→ Input for this task:

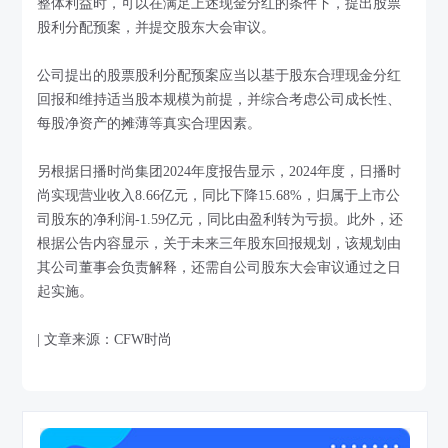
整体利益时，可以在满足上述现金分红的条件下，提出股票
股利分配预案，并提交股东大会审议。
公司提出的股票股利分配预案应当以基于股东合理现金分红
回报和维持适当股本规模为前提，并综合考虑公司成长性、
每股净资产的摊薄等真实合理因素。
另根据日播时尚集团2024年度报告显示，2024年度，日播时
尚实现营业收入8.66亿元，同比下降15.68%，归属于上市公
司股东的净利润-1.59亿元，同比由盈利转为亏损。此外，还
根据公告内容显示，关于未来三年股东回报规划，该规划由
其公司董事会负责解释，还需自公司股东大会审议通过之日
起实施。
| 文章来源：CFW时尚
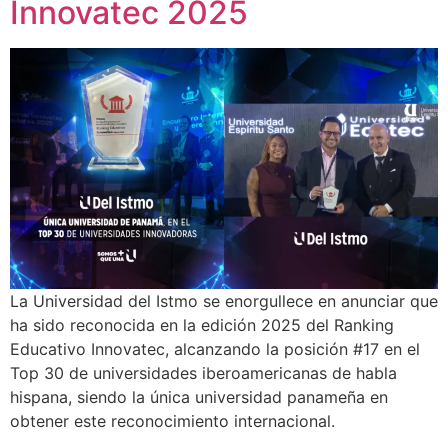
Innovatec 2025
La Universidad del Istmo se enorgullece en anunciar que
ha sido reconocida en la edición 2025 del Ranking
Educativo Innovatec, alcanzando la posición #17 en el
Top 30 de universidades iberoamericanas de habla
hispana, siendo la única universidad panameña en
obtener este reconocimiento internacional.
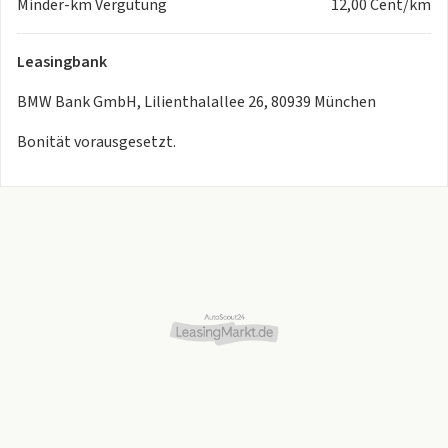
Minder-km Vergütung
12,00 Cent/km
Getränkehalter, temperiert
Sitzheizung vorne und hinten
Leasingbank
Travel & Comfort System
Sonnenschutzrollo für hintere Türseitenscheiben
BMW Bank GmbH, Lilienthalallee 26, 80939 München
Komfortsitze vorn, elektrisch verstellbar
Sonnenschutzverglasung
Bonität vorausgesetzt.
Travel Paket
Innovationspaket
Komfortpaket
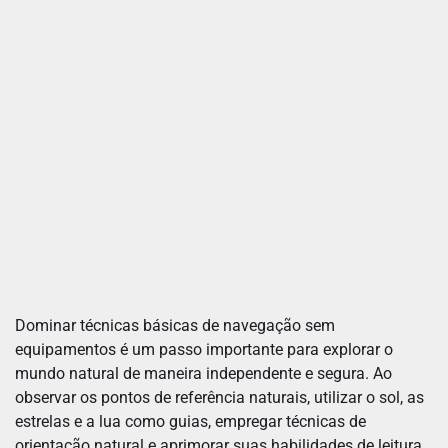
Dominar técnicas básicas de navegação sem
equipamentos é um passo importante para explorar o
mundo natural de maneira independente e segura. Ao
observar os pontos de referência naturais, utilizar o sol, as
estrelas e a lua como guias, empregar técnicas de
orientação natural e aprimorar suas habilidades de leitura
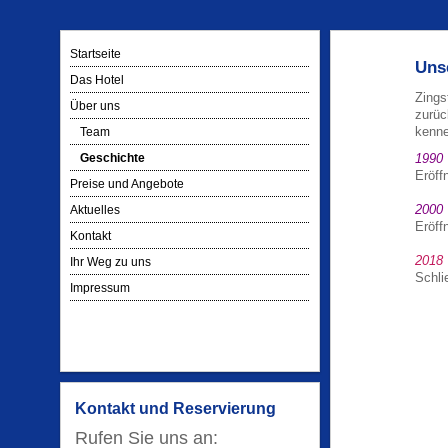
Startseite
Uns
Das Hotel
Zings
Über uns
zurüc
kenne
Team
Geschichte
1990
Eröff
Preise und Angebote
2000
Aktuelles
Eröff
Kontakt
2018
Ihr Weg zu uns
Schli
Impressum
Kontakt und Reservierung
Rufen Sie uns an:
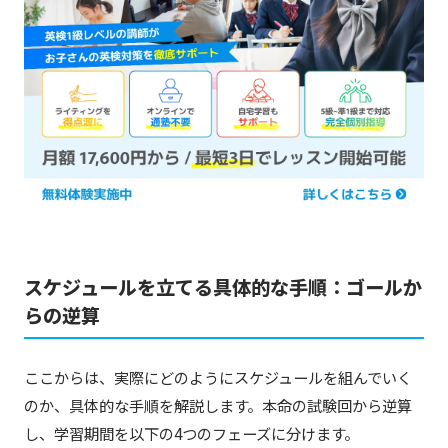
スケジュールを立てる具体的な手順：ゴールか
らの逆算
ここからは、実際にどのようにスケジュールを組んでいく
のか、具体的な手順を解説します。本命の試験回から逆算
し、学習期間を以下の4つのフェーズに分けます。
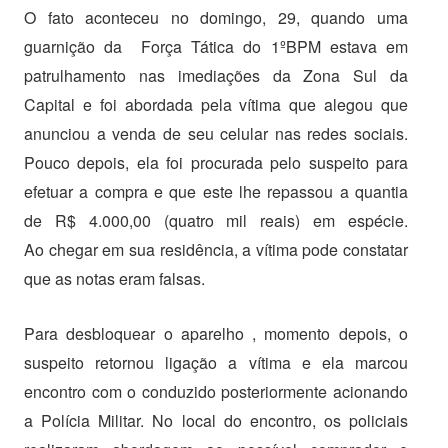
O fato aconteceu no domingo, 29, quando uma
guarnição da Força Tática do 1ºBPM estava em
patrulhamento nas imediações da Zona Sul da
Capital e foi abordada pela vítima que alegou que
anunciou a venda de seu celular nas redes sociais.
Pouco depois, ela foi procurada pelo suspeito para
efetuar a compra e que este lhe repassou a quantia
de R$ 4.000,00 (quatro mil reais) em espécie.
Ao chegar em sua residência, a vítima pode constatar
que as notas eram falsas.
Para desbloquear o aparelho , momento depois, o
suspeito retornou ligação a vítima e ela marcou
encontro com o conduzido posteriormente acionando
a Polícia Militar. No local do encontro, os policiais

→ Task details:
Please provide an exact transcription of each line from the one holding "guarnição da Força Tática do 1ºBPM estava em" through the final line of the data above.

→ Written solution:
guarnição da Força Tática do 1ºBPM estava em
patrulhamento nas imediações da Zona Sul da
Capital e foi abordada pela vítima que alegou que
anunciou a venda de seu celular nas redes sociais.
Pouco depois, ela foi procurada pelo suspeito para
efetuar a compra e que este lhe repassou a quantia
de R$ 4.000,00 (quatro mil reais) em espécie.
Ao chegar em sua residência, a vítima pode constatar
que as notas eram falsas.
Para desbloquear o aparelho , momento depois, o
suspeito retornou ligação a vítima e ela marcou
encontro com o conduzido posteriormente acionando
a Polícia Militar. No local do encontro, os policiais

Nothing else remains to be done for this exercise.